Home Is Where The Heart …Or Is It?

The moment when you realise that the place you grew up in for so long is no longer home. And you wonder where home will be………”

A friend tweeted this a few weeks ago . There were some interesting responses. Agreeing. Empathy. Sympathy. Cyber hugs.

And me?  I don’t think I responded, but it did remind me of that old saying “Home is where the heart is”

But we all move around so much these days, where is that?

Is  it your childhood home ? And if you move during those formative years?  Which is the one that has a special place in  your heart ?

I have no memories of the house I lived in with my Birth Mother as a very small child, but do have vague ones of the day I came to live with my adoptive Mum and Dad. Though I am not sure if there are true memories or stories I’ve been told.
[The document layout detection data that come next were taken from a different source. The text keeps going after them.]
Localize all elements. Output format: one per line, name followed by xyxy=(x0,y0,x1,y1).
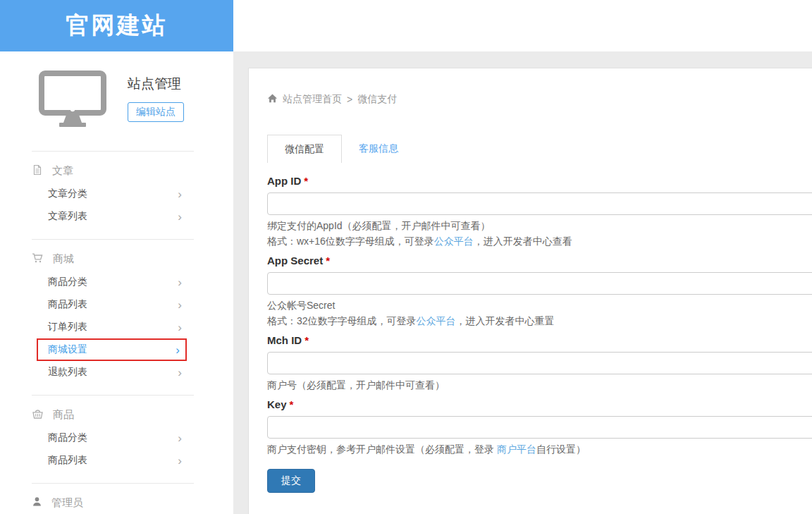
help-text-app-secret: 公众帐号Secret xyxy=(267,298,812,313)
tab-customer-service[interactable]: 客服信息 xyxy=(342,135,415,163)
site-panel: 站点管理 编辑站点 xyxy=(0,51,233,145)
required-marker: * xyxy=(326,255,330,267)
content-background: 站点管理首页 > 微信支付 微信配置客服信息 App ID*绑定支付的AppId… xyxy=(233,51,812,514)
sidebar-section-header-articles: 文章 xyxy=(32,163,194,178)
edit-site-button[interactable]: 编辑站点 xyxy=(128,102,184,122)
app-id-input[interactable] xyxy=(267,192,812,215)
sidebar-item-label: 商品列表 xyxy=(48,298,87,311)
sidebar: 站点管理 编辑站点 文章文章分类›文章列表›商城商品分类›商品列表›订单列表›商… xyxy=(0,51,233,514)
required-marker: * xyxy=(290,398,294,410)
field-label-key: Key* xyxy=(267,398,812,412)
help-text-segment: 公众帐号Secret xyxy=(267,300,335,311)
chevron-right-icon: › xyxy=(178,211,182,223)
help-text-segment: 商户号（必须配置，开户邮件中可查看） xyxy=(267,379,445,391)
basket-icon xyxy=(32,408,44,422)
field-label-mch-id: Mch ID* xyxy=(267,334,812,348)
form-group-app-secret: App Secret*公众帐号Secret格式：32位数字字母组成，可登录公众平… xyxy=(267,255,812,329)
breadcrumb-separator: > xyxy=(347,94,352,105)
sidebar-item-goods-category[interactable]: 商品分类› xyxy=(32,271,194,293)
file-text-icon xyxy=(32,164,43,178)
required-marker: * xyxy=(304,175,308,187)
key-input[interactable] xyxy=(267,416,812,439)
sidebar-item-label: 退款列表 xyxy=(48,366,87,379)
field-label-app-secret: App Secret* xyxy=(267,255,812,269)
help-text-app-id: 格式：wx+16位数字字母组成，可登录公众平台，进入开发者中心查看 xyxy=(267,233,812,249)
form-group-app-id: App ID*绑定支付的AppId（必须配置，开户邮件中可查看）格式：wx+16… xyxy=(267,175,812,249)
help-text-key: 商户支付密钥，参考开户邮件设置（必须配置，登录 商户平台自行设置） xyxy=(267,441,812,457)
sidebar-section-admins: 管理员管理员分组› xyxy=(0,484,233,514)
sidebar-item-label: 订单列表 xyxy=(48,321,87,334)
help-text-mch-id: 商户号（必须配置，开户邮件中可查看） xyxy=(267,377,812,393)
sidebar-item-article-category[interactable]: 文章分类› xyxy=(32,183,194,205)
app-secret-input[interactable] xyxy=(267,272,812,295)
tab-wechat-config[interactable]: 微信配置 xyxy=(267,135,342,163)
sidebar-item-refund-list[interactable]: 退款列表› xyxy=(32,361,194,384)
sidebar-item-label: 文章分类 xyxy=(48,188,87,200)
help-link[interactable]: 商户平台 xyxy=(497,443,536,455)
sidebar-item-mall-settings[interactable]: 商城设置› xyxy=(37,338,187,361)
site-title: 站点管理 xyxy=(128,75,184,93)
user-icon xyxy=(32,496,42,509)
help-text-segment: 格式：32位数字字母组成，可登录 xyxy=(267,315,417,326)
chevron-right-icon: › xyxy=(176,344,180,356)
sidebar-section-header-products: 商品 xyxy=(32,407,194,422)
chevron-right-icon: › xyxy=(178,322,182,334)
chevron-right-icon: › xyxy=(178,299,182,311)
home-icon xyxy=(267,93,278,106)
wechat-pay-form: App ID*绑定支付的AppId（必须配置，开户邮件中可查看）格式：wx+16… xyxy=(267,175,812,493)
field-label-app-id: App ID* xyxy=(267,175,812,189)
tab-bar: 微信配置客服信息 xyxy=(267,135,812,163)
monitor-icon xyxy=(39,71,106,130)
sidebar-item-label: 商品分类 xyxy=(48,432,87,444)
top-bar: 官网建站 xyxy=(0,0,812,51)
sidebar-section-label: 管理员 xyxy=(51,496,83,510)
sidebar-item-product-category[interactable]: 商品分类› xyxy=(32,427,194,449)
sidebar-section-header-admins: 管理员 xyxy=(32,495,194,510)
form-group-mch-id: Mch ID*商户号（必须配置，开户邮件中可查看） xyxy=(267,334,812,393)
help-text-segment: 绑定支付的AppId（必须配置，开户邮件中可查看） xyxy=(267,220,491,231)
sidebar-item-label: 商品分类 xyxy=(48,276,87,288)
help-text-segment: ，进入开发者中心重置 xyxy=(456,315,555,326)
breadcrumb: 站点管理首页 > 微信支付 xyxy=(267,92,812,106)
sidebar-section-header-mall: 商城 xyxy=(32,251,194,267)
sidebar-section-label: 商城 xyxy=(53,252,74,266)
chevron-right-icon: › xyxy=(178,276,182,288)
form-group-key: Key*商户支付密钥，参考开户邮件设置（必须配置，登录 商户平台自行设置） xyxy=(267,398,812,457)
app-logo: 官网建站 xyxy=(0,0,233,51)
chevron-right-icon: › xyxy=(178,188,182,200)
help-text-segment: ，进入开发者中心查看 xyxy=(474,235,572,247)
help-link[interactable]: 公众平台 xyxy=(417,315,456,326)
help-text-app-secret: 格式：32位数字字母组成，可登录公众平台，进入开发者中心重置 xyxy=(267,313,812,329)
sidebar-item-label: 商品列表 xyxy=(48,454,87,467)
help-text-app-id: 绑定支付的AppId（必须配置，开户邮件中可查看） xyxy=(267,218,812,233)
breadcrumb-current: 微信支付 xyxy=(357,93,397,106)
chevron-right-icon: › xyxy=(178,367,182,379)
required-marker: * xyxy=(304,334,309,346)
help-link[interactable]: 公众平台 xyxy=(434,235,474,247)
sidebar-item-product-list[interactable]: 商品列表› xyxy=(32,449,194,472)
sidebar-section-mall: 商城商品分类›商品列表›订单列表›商城设置›退款列表› xyxy=(0,240,233,391)
sidebar-section-label: 商品 xyxy=(53,408,74,422)
cart-icon xyxy=(32,252,44,266)
sidebar-section-products: 商品商品分类›商品列表› xyxy=(0,396,233,479)
sidebar-item-article-list[interactable]: 文章列表› xyxy=(32,205,194,228)
help-text-segment: 商户支付密钥，参考开户邮件设置（必须配置，登录 xyxy=(267,443,497,455)
help-text-segment: 自行设置） xyxy=(536,443,586,455)
mch-id-input[interactable] xyxy=(267,352,812,374)
sidebar-section-articles: 文章文章分类›文章列表› xyxy=(0,152,233,235)
main-panel: 站点管理首页 > 微信支付 微信配置客服信息 App ID*绑定支付的AppId… xyxy=(248,68,812,514)
chevron-right-icon: › xyxy=(178,432,182,444)
sidebar-section-label: 文章 xyxy=(52,164,73,178)
chevron-right-icon: › xyxy=(178,455,182,467)
submit-button[interactable]: 提交 xyxy=(267,469,315,493)
sidebar-item-label: 文章列表 xyxy=(48,210,87,223)
breadcrumb-home-link[interactable]: 站点管理首页 xyxy=(283,93,342,106)
sidebar-item-order-list[interactable]: 订单列表› xyxy=(32,316,194,338)
sidebar-item-label: 商城设置 xyxy=(48,343,87,356)
help-text-segment: 格式：wx+16位数字字母组成，可登录 xyxy=(267,235,434,247)
sidebar-item-goods-list[interactable]: 商品列表› xyxy=(32,293,194,316)
app-title: 官网建站 xyxy=(66,10,168,42)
We lived in a house near the hospital Dad worked in. It was a warm, cosy, noisy place, with  a very large garden, with big plum and apple trees which my (very) older brothers would hide in from me,then jump out and scare me half to death! When  I was a little bigger they would help me to climb them…usually running off and pretending to leave me stranded!

We moved from there when I was about 5, and I lived at the new house until I was 17, and left to commence my training. I always thought of this as ‘home’ So is that where my heart lay?

Then what happens when you leave home?

Who remembers lying in a strange bed, in a strange room on their first night away from home….crying and longing to be back there,even though you couldn’t wait to get away.

And what if your parents move house after you’ve left home? How does that make you feel?  Does the new house ever feel like home?

Mum and Dad moved to a new house in a completely new town after I’d left to start my training. The first time I went back it certainly didn’t feel  like home to me. Nothing familiar or comforting in ‘my’ bedroom, it could as well have been a hotel. And it never really felt like home. My heart was definitely not there. And there were no real emotions when the house was cleared and sold after Dad died. Yet when I pass my childhood home I am still amazed by the waves of nostalgia that sweep over me, and the vivid memories that instantly come to mind. In fact that could be a whole new blog!

There have been other place I’ve called ‘home’. Nurse’s homes, flats, house shares. Some of which I remember with great fondness, and other that I can barely recall. So I guess you could say my heart never really lay there.

Then there’s your first ‘proper home of your own’ You know the one, the first time you feel really grown up. You’re in a relationship, it’s the ultimate commitment to set up home together. Ours was a three storey town house. It was the first time I was able to have a dog again. We lived there until our daughter was 1, then moved to a bigger place with a proper garden.

But I think a little piece of my heart will always be there. It was probably one of the  happiest periods of my life. Master Chef lives there now, so I’m often there, and although it looks very different now, if I close my eyes I can still be transported back to those early, heady days.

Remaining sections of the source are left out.